The shift isn’t just historical—it’s psychological.

  • Locus of control: as more outcomes depend on human action, societies lean toward personal responsibility.
     
  • Just-world bias: more control can mean more blame—“If illness is preventable, it must be your fault.”
     
  • Illusion of control: we often overestimate our power, a dangerous habit in complex systems like climate or economies.
     
  • Terror management: as science tames old fears, cultures reinvent meaning to soften the shock of mortality.


 

Playing God with the genome

Few areas show the tension as clearly as genetics.

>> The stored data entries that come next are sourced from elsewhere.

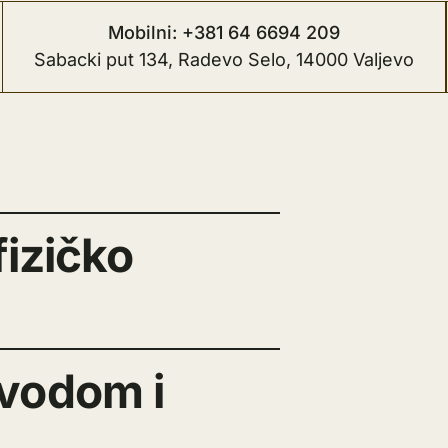
Mobilni: +381 64 6694 209
Sabacki put 134, Radevo Selo, 14000 Valjevo
fizičko
 vodom i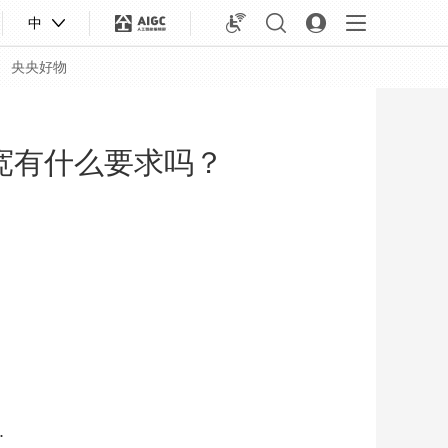
中
央央好物
宽有什么要求吗？
合体育
亚冬会
.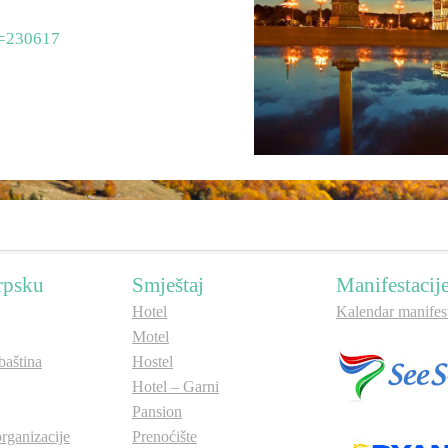
id=230617
rpsku
Smještaj
Manifestacij
Hotel
Kalendar manifest
Motel
aština
Hostel
Hotel – Garni
Pansion
organizacije
Prenoćište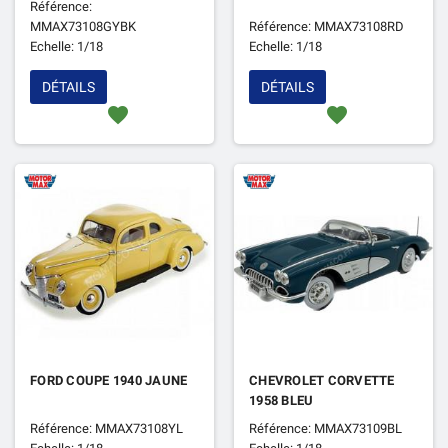
Référence:
MMAX73108GYBK
Référence: MMAX73108RD
Echelle: 1/18
Echelle: 1/18
DÉTAILS
DÉTAILS
favorite
favorite
FORD COUPE 1940 JAUNE
CHEVROLET CORVETTE
1958 BLEU
Référence: MMAX73108YL
Référence: MMAX73109BL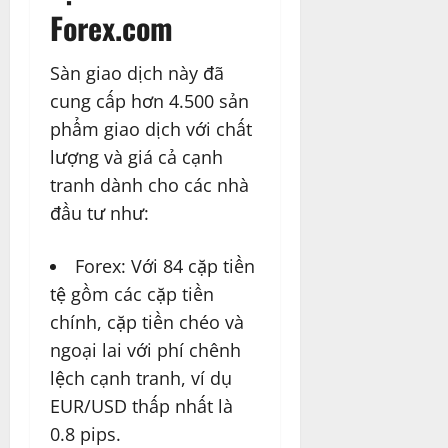
Forex.com
Sàn giao dịch này đã
cung cấp hơn 4.500 sản
phẩm giao dịch với chất
lượng và giá cả cạnh
tranh dành cho các nhà
đầu tư như:
Forex: Với 84 cặp tiền
tệ gồm các cặp tiền
chính, cặp tiền chéo và
ngoại lai với phí chênh
lệch cạnh tranh, ví dụ
EUR/USD thấp nhất là
0.8 pips.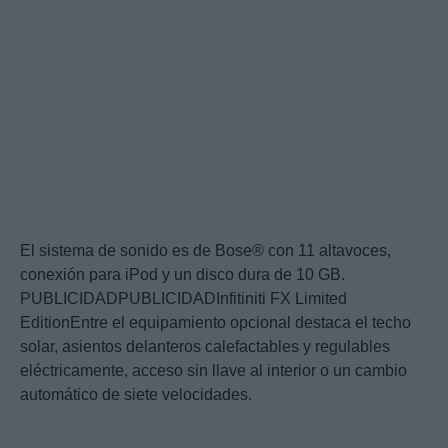
El sistema de sonido es de Bose® con 11 altavoces,
conexión para iPod y un disco dura de 10 GB.
PUBLICIDADPUBLICIDADInfitiniti FX Limited
EditionEntre el equipamiento opcional destaca el techo
solar, asientos delanteros calefactables y regulables
eléctricamente, acceso sin llave al interior o un cambio
automático de siete velocidades.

  • In 2018, the first gene-edited babies sparked outrage—not because it was impossible, but because it was premature.
     
  • In 2023, the first CRISPR therapy for sickle-cell disease was approved, celebrated as a miracle of precision medicine.
     

The spectrum doesn’t stop moving. The question isn’t if control increases, but how wisely we govern it.


 

What comes next?

  • Longevity therapies: pushing the upper limit of human life.
     
  • Artificial wombs and genetic screening: deeper control over birth itself.
     
  • Climate engineering: intentional tweaks to Earth’s systems.
     
  • Brain–computer interfaces: blurring the boundary between mind and machine.
     
  • Planetary defence: from asteroid nudges to routine cosmic insurance.
     

Each frontier brings both promise and peril: empowerment for some, inequality or hubris for others.


 

Guardrails for the future

  1. Humility before complexity. Build reversibility into interventions.
     
  2. Separate science from ethics. “It works” ≠ “we should.”
     
  3. Equity by design. Ensure benefits don’t concentrate in the hands of a few.
     
  4. Plural meanings. Allow science to explain how, but leave room for cultures to debate why.
     
  5. Retire the God of the gaps. Base belief—religious or secular—on more than ignorance.

 

Forgotten Truths’ perspective

This is what Forgotten Truths is about: not dismissing faith, not idolizing science, but tracing the moving boundary between fate and control.

  • What did we once mislabel as “God’s will” that was simply ignorance?
     
  • What does meaning look like when control expands?
     
  • And when does control over nature become control over each other?

 The spectrum is still moving. The only question is whether we move it with wisdom—or let it move us.